▶ **PROBLEM TO SOLVE**: Check every line below for the word "Muñiz" and copy each one that has it.

▶ **PROVIDED DATA**:
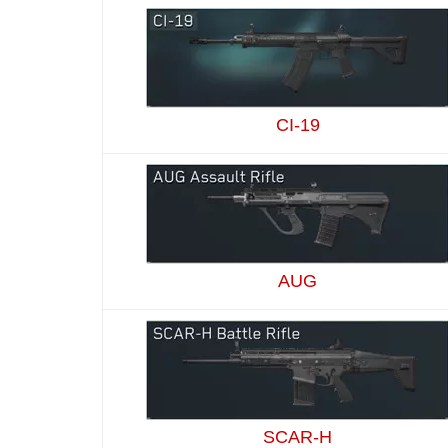
CI-19
AUG
SCAR-H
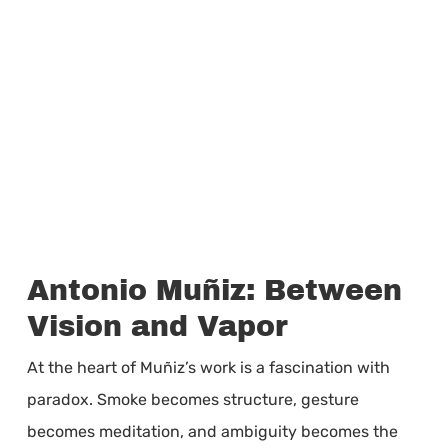
Antonio Muñiz: Between
Vision and Vapor
At the heart of Muñiz’s work is a fascination with
paradox. Smoke becomes structure, gesture
becomes meditation, and ambiguity becomes the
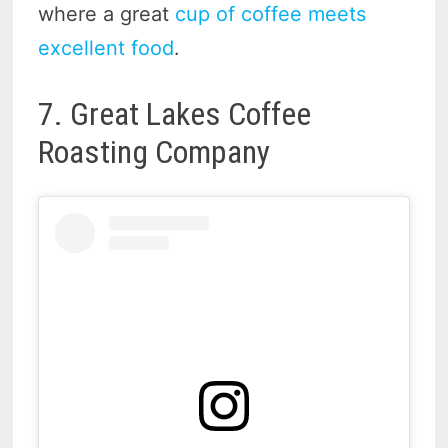
where a great
cup of coffee meets
excellent food
.
7. Great Lakes Coffee
Roasting Company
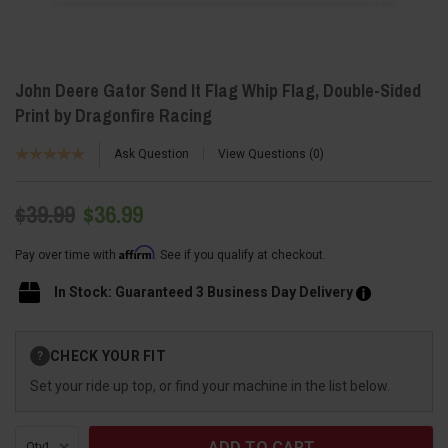
John Deere Gator Send It Flag Whip Flag, Double-Sided
Print by Dragonfire Racing
Ask Question
View Questions
0
$39.99
$36.99
Affirm
Pay over time with
. See if you qualify at checkout.
In Stock: Guaranteed 3 Business Day Delivery
Current
CHECK YOUR FIT
?
Stock:
Set your ride up top, or find your machine in the list below.
Qty:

▶ **ANSWER SECTION**:
Antonio Muñiz: Between
At the heart of Muñiz’s work is a fascination with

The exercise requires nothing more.